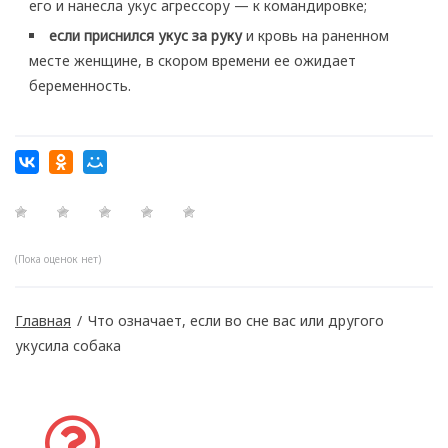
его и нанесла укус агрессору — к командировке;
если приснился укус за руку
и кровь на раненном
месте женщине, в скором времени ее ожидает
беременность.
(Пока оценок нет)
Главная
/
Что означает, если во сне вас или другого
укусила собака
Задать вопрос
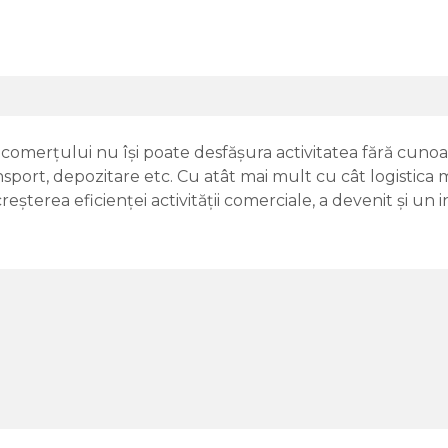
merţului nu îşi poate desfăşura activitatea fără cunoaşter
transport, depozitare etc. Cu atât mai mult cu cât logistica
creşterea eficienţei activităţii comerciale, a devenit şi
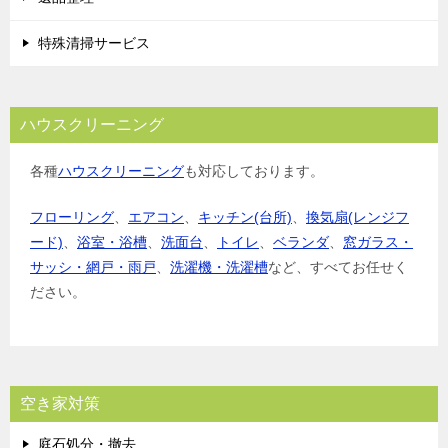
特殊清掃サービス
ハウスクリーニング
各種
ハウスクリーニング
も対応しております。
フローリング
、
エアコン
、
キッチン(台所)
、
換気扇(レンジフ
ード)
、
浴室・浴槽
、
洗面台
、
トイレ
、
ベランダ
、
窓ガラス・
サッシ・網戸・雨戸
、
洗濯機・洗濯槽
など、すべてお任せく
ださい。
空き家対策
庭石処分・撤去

==

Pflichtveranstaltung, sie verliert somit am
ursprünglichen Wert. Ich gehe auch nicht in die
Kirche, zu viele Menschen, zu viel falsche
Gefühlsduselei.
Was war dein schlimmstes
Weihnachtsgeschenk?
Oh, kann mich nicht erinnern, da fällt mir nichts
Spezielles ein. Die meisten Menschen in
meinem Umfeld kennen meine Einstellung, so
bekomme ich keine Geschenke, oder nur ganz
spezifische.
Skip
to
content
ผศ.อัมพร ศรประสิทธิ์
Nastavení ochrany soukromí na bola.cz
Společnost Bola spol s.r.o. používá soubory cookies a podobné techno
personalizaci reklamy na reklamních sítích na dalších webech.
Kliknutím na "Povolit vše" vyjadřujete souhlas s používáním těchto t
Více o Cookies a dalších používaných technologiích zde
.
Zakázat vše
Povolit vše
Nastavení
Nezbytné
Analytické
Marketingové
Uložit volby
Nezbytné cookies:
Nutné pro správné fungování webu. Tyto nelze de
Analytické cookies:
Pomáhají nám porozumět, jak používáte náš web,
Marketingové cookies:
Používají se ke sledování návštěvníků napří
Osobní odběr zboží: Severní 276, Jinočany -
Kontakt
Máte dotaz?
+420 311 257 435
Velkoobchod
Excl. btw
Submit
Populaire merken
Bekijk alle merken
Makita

--

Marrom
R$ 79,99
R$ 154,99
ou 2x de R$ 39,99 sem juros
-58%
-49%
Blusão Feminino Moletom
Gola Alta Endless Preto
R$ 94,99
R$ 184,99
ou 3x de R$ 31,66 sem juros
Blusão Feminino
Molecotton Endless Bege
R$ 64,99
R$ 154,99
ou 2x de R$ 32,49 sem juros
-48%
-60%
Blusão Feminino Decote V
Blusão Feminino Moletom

> [Task to carry out]:
Take the line above containing "spezifische.", the line containing "Používají se ke sledování návštěvníků napří", and all lines in between, and copy them exactly without anything else.

> [Reply to the task]:
spezifische.
Skip
to
content
ผศ.อัมพร ศรประสิทธิ์
Nastavení ochrany soukromí na bola.cz
Společnost Bola spol s.r.o. používá soubory cookies a podobné techno
personalizaci reklamy na reklamních sítích na dalších webech.
Kliknutím na "Povolit vše" vyjadřujete souhlas s používáním těchto t
Více o Cookies a dalších používaných technologiích zde
.
Zakázat vše
Povolit vše
Nastavení
Nezbytné
Analytické
Marketingové
Uložit volby
Nezbytné cookies:
Nutné pro správné fungování webu. Tyto nelze de
Analytické cookies:
Pomáhají nám porozumět, jak používáte náš web,
Marketingové cookies:
Používají se ke sledování návštěvníků napří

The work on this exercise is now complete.